The latest quarterly business outlook reveals some moderation in optimism and a developing divide between commodity-based firms and others.
Bank of Canada governor Mark Carney is not expected to change interest rates with the next scheduled policy announcement on Jan. 18. (Chris Wattie/Reuters) But overall, the results are a moderately positive indicator for the economy, the bank said.
"As the recovery advances, firms continue to report higher sales growth," the bank analysis states. "On balance, businesses expect sales to increase at a greater rate over the next 12 months, driven by firms in the services sector."
Employment intentions were especially strong, with 49 per cent of firms surveyed saying they plan to increase hiring in the coming year, as opposed to only eight per cent who said they will likely slow the pace of hiring.
Hiring intentions have been at a similarly high level in four of the past five surveys, but they have not always materialized in robust employment growth.
After a strong first half of 2010, employment in Canada slowed to a crawl in the second part of the year. The 22,000 jobs gain for December, reported Friday, constituted to the strongest month since June.
'Their intentions for hiring and capital spending look fairly healthy.'—CIBC economist Avery Shenfeld
Other key indicators in the survey also pointed to positive, if moderate, growth.
More firms than not expect the pace of sales to pick up in the coming year and plan to invest more in machinery and equipment — although in both cases the balance of opinion was stronger three months ago.
CIBC chief economist Avery Shenfeld said the generally upbeat mood of business leaders is in line with brightening prospects for the economy.
"We've been hearing more positive news both on the Canadian economy and U.S. economy, so it's not surprising that businesses are more optimistic about their plans for the upcoming year," he explained.
"What is interesting is their intentions for hiring and capital spending look fairly healthy, particularly for capital spending because those are decisions they would have (made) well ahead."
The quarterly survey of 100 firms, conducted between Nov. 15 and Dec. 10, is often cited by the central bank in its decisions on interest rates.
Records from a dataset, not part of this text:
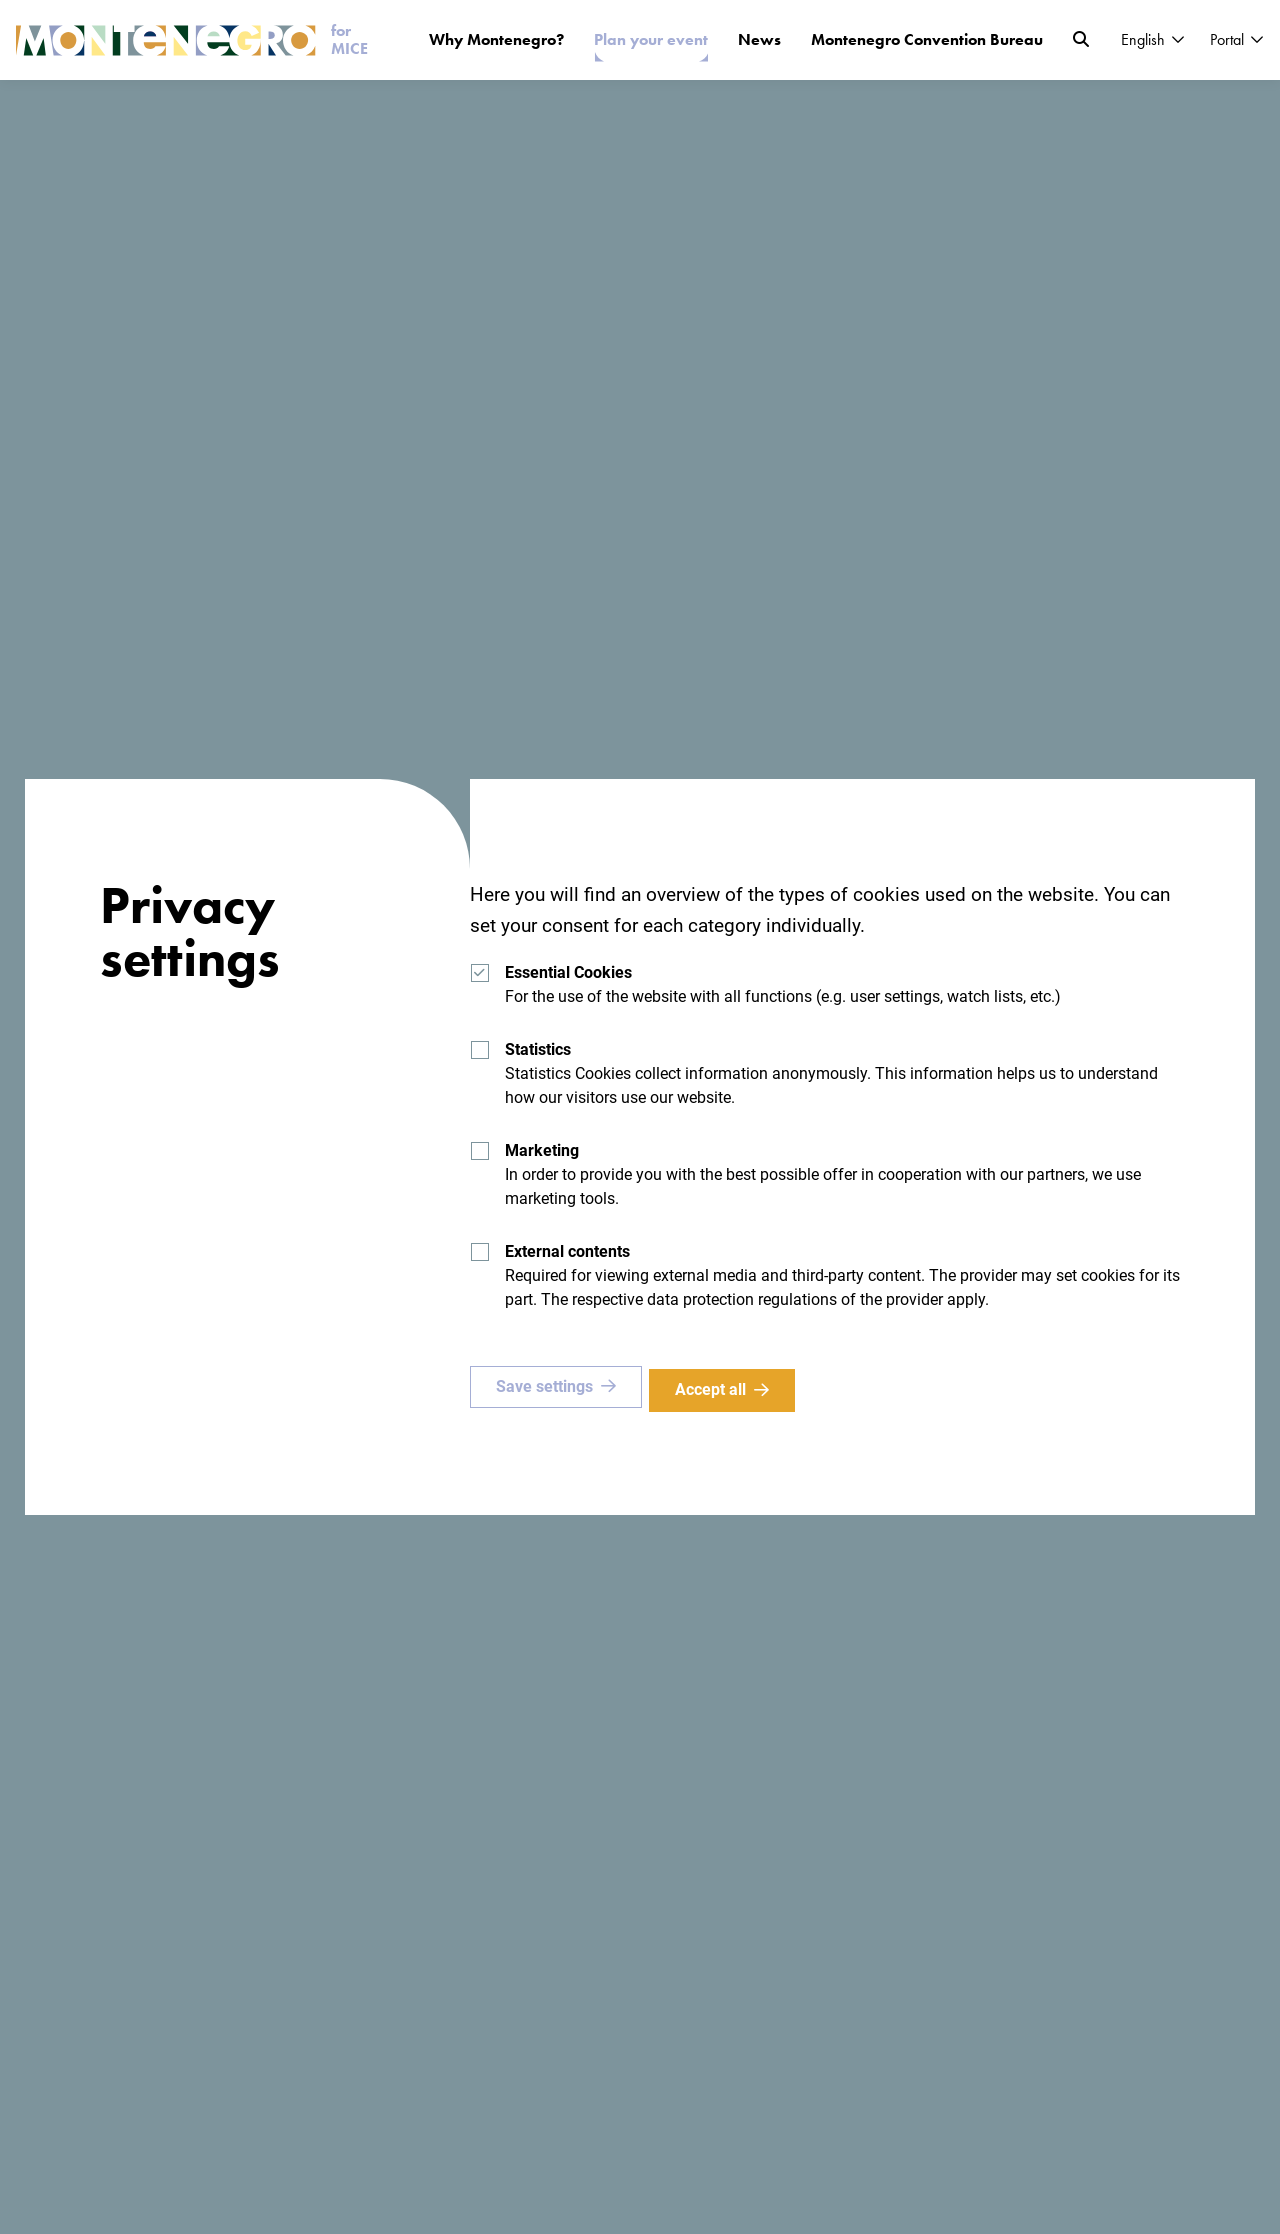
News (759, 39)
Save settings (544, 1389)
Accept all (717, 1389)
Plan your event (651, 39)
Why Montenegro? (496, 39)
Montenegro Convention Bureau (927, 39)
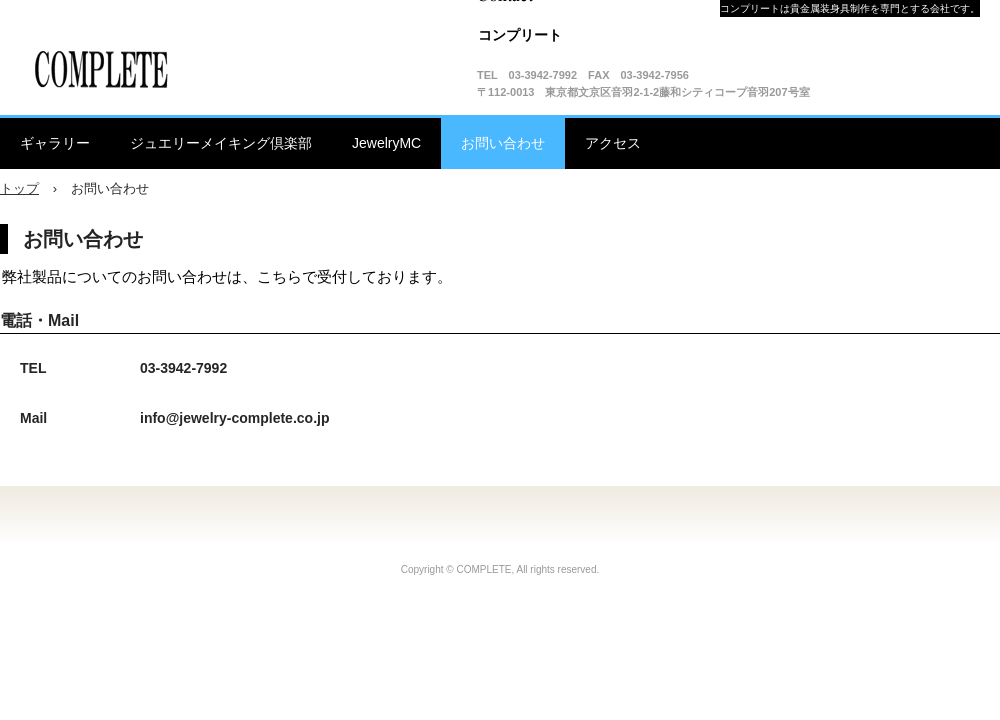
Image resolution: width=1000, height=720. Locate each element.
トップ (19, 188)
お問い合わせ (503, 143)
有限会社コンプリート (105, 70)
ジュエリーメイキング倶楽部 (221, 143)
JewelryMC (386, 143)
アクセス (613, 143)
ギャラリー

Economists said the latest sentiments are unlikely to affect bank governor Mark Carney's rationale for the next scheduled rate decision on Jan. 18. The vast majority of analysts believe Carney will keep the key interest rate at one per cent next week.
Not all sectors were equally upbeat, and firms stressed they continue to face challenges. The survey found a divide between Canadian companies associated with the resurgent resources sector and those that are not.
"Sales expectations are generally more robust among those involved in, or benefiting from, commodity-related activity — particularly in oil and mining," the bank said.
It did not reveal the breakdown between commodity-based firms and others. Firms also reported they still face considerable headwinds from weak demand for their products and strong competition, both domestic and foreign.
Price pressure
That competition, they said, would restrict their ability to pass on price increases to their customers due to input costs they must pay because of higher-priced commodities.
Still, the main takeaway from the report is that the general trend of business sentiment is upbeat despite the headwinds, said Scotiabank economist Derek Holt.
"What is encouraging is that the survey results held up reasonably well to the further appreciation of the Canadian dollar over recent months. Despite the elevated levels of the currency, their expectations of future sales growth moderated only somewhat."
A separate survey of senior loan officers found that lending conditions continue to improve across borrower classes, from big to small businesses — a good indicator for future investment.
The bank said Canadian firms appear to be ready to invest in order to improve their productivity and take advantage of the recovery.
While lower than the record set three months ago, the favourable 29 percentage point balance opinion on investment intentions was the second highest reading in several years.
"Efforts to improve competitiveness by raising productivity or by expanding into new areas, or intentions to expand output in line with strengthening demand, feature prominently among the factors driving firms' investment intentions," the bank said.